Personal information
- Date of birth: 7 March 1939
- Place of birth: Injoux-Génissiat, France
- Date of death: 6 January 2025 (aged 85)
- Position: Midfielder

Youth career
- 1945–1955: Radnički Bajmok

Senior career*
- Years: Team / Apps / (Gls)
- 1956–1958: Spartak Subotica / 29 / (5)
- 1958–1964: Red Star Belgrade / 82 / (22)
- 1964–1966: Racing Paris / 43 / (20)
- 1966–1968: Entente BFN / 5 / (4)
- 1967: → Béziers (loan) / 9 / (0)
- 1969–1973: Deportivo Italia

International career
- 1960: Yugoslavia / 7 / (3)

Medal record
Men's Football
Representing Yugoslavia
Olympic Games
| Gold medal – first place | 1960 Rome | Team |

= Dušan Maravić =

Serbian footballer (1939–2025)

Dušan Maravić (Serbian Cyrillic: Душан Маравић; 7 March 1939 – 6 January 2025) was a Serbian footballer who played as a midfielder. He represented the SFR Yugoslavia national team internationally and was part of the Yugoslav squad that won gold at the 1960 Summer Olympics.

==Early life==
Maravić was born in France, as his father was working in Injoux-Génissiat, a small village close to Swiss border. After the Second World War his family moved back to Yugoslavia, settling in Bajmok, a village close to Subotica.

==Playing career==
His first football steps were taken in local club Radnički Bajmok when Maravić was six years old. Ten years later he joined the more famous Spartak Subotica. In 1958, aged 19 he became a member of Yugoslavian giants Red Star Belgrade. In six years with Red Star, Maravić appeared in 232 official matches, scoring 82 goals.
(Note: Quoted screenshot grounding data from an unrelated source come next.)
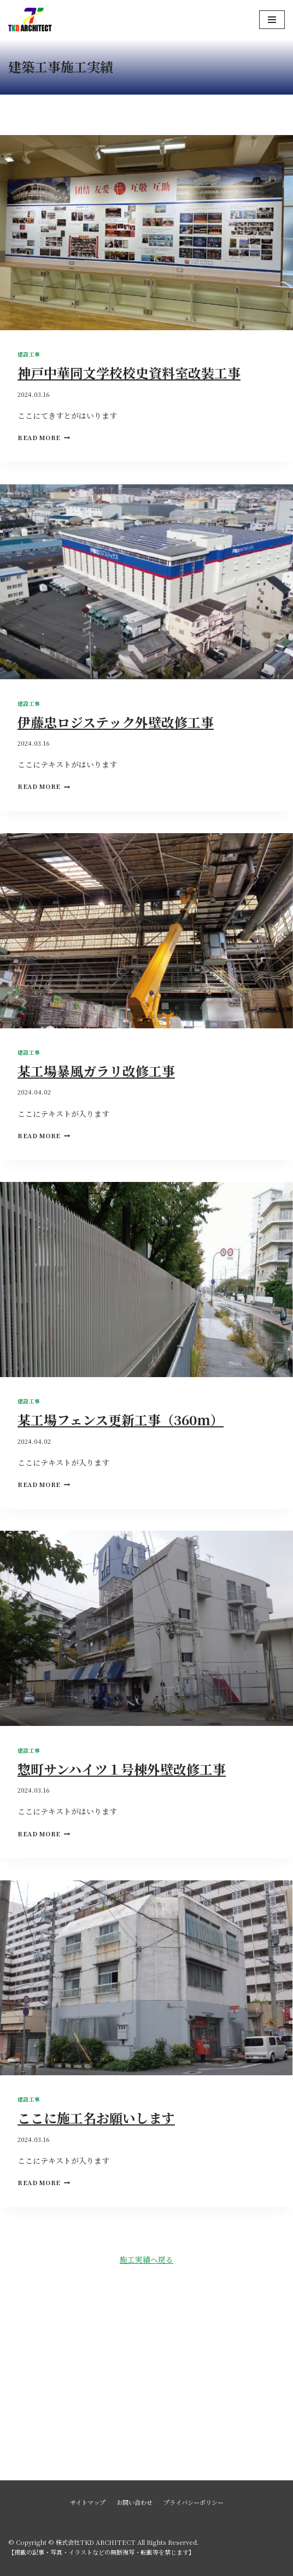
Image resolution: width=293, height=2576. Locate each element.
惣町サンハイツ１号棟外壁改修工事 (121, 1768)
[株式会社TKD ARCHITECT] (30, 20)
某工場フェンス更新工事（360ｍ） (120, 1419)
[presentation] (146, 232)
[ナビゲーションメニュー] (272, 19)
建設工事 (28, 354)
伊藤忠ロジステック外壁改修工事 (115, 721)
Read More (43, 437)
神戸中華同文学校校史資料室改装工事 (129, 372)
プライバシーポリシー (193, 2502)
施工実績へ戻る (146, 2259)
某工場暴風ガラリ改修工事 (96, 1070)
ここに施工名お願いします (96, 2117)
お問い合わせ (134, 2502)
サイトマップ (88, 2502)
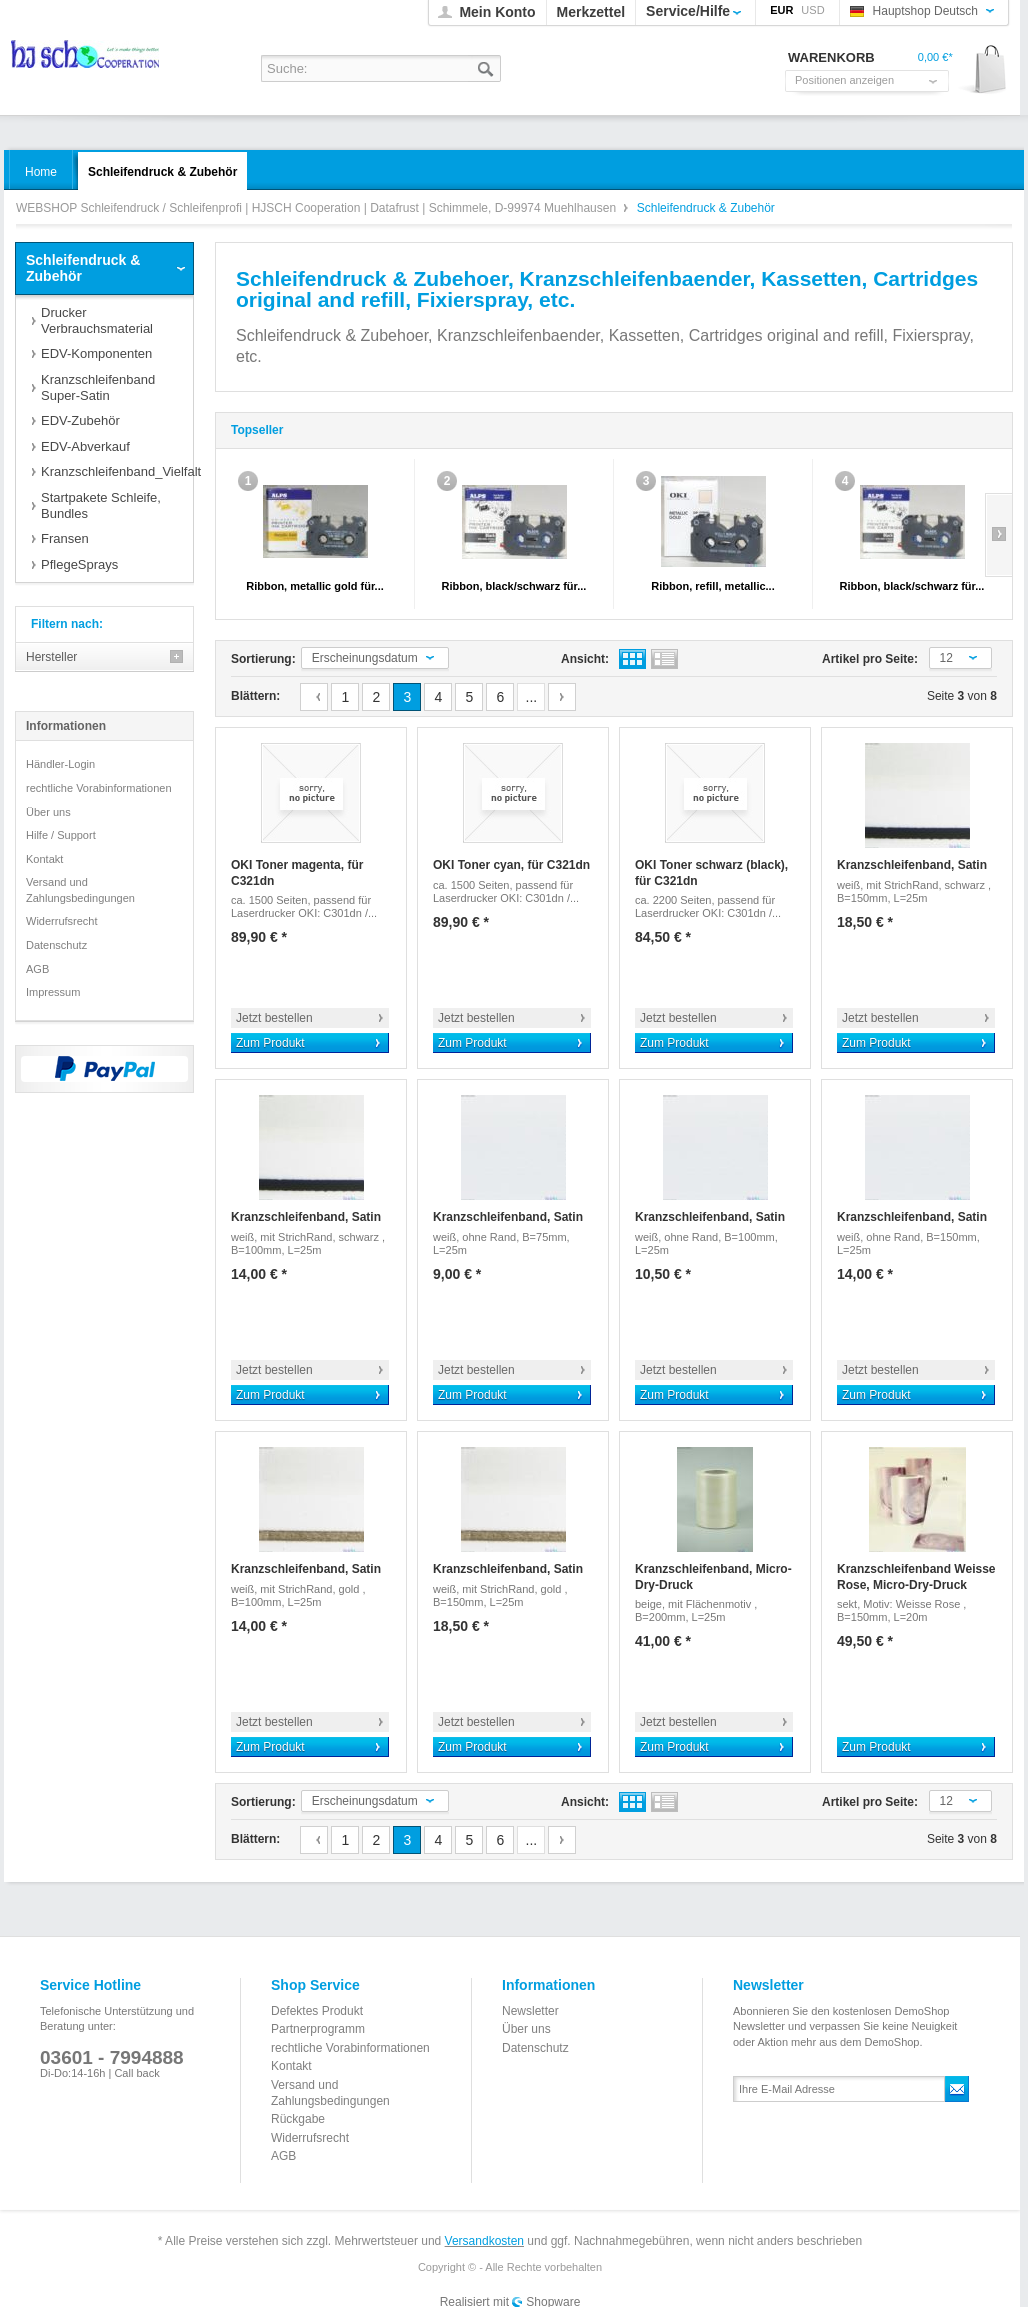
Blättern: (255, 696)
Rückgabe (298, 2119)
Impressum (53, 992)
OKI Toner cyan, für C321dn (511, 865)
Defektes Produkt (317, 2011)
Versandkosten (484, 2241)
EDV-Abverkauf (85, 446)
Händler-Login (60, 764)
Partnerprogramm (318, 2029)
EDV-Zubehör (80, 420)
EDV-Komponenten (96, 353)
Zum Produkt (270, 1043)
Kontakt (44, 859)
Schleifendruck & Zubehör (83, 268)
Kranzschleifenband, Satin (912, 865)
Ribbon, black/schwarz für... (514, 586)
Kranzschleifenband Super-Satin (98, 387)
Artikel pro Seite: (870, 659)
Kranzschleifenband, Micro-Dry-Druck (713, 1577)
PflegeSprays (79, 564)
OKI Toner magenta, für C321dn (297, 873)
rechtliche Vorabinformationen (99, 788)
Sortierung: (263, 659)
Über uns (48, 812)
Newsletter (530, 2011)
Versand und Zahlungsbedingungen (80, 890)
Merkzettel (591, 12)
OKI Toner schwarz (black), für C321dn (711, 873)
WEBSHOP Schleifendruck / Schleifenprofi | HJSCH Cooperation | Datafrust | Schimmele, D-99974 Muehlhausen (86, 60)
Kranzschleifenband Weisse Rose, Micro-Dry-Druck (916, 1577)
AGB (37, 969)
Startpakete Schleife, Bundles (101, 505)
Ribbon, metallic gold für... (315, 586)
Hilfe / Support (61, 835)
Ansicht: (585, 659)
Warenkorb (983, 70)
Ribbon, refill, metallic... (712, 586)
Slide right (998, 535)
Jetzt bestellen (274, 1018)
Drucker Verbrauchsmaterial (97, 320)
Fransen (65, 538)
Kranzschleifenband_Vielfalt (117, 471)
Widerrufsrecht (62, 921)
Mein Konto (497, 12)
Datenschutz (56, 945)
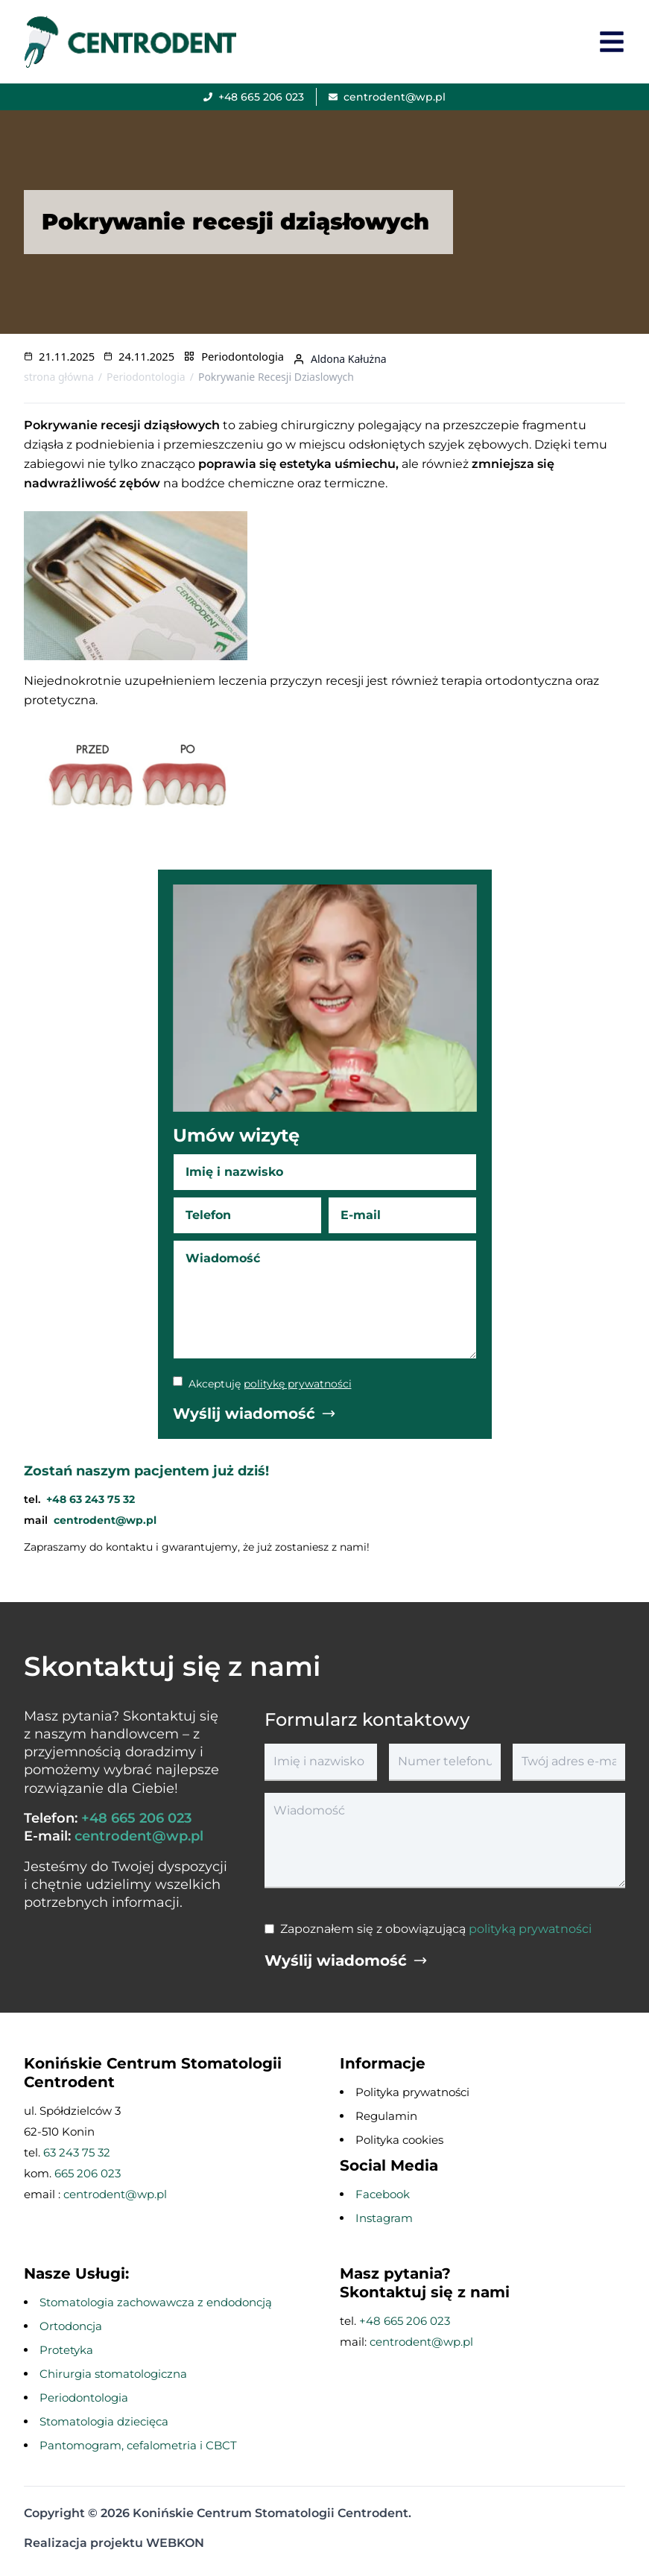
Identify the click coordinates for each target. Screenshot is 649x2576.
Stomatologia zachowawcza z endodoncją (155, 2302)
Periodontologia (242, 356)
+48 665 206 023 (136, 1818)
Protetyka (66, 2350)
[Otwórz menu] (611, 41)
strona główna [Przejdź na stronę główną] (59, 377)
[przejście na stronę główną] (134, 41)
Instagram (384, 2218)
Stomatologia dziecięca (103, 2421)
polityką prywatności (530, 1929)
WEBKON (175, 2543)
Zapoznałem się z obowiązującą (436, 1929)
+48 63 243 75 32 (90, 1499)
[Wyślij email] (387, 96)
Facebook (382, 2194)
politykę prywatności (298, 1383)
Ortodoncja (70, 2326)
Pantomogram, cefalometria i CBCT (138, 2445)
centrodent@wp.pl (105, 1520)
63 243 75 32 (76, 2152)
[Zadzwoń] (253, 96)
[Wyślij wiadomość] (254, 1413)
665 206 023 (87, 2173)
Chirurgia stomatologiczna (113, 2374)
Maravić was also member of SFR Yugoslavia national team playing in seven occasions, and scored three goals. Thanks to being member of gold Olympic medal squad, he was allowed to go abroad before national propositions limit of 28. Hence, he became a member of Racing Paris aged 25. He played for "The Penguins" until 1969 when he shortly moved to OFK Beograd, and then proceeded to Venezuelan Deportivo Italia. He played with this italo-Venezuelan team until 1974, winning the Venezuelan championship in 1972

==Post-playing career==
After retiring as a player, Maravić spent some time coaching and also working in national football union administration, which led him to become an employee of UEFA and FIFA as an international instructor and delegate. He was nominated to run for FIFA president.

==Personal life and death==
Maravić was fluent in French, English, Spanish and Italian. Simultaneously with his sporting career, Maravić had pursued studies, finishing University of Belgrade Faculty of Economics. He had sons Antoni and Alfredo, the latter works as a sports agent.

Maravić died on 6 January 2025, at the age of 85.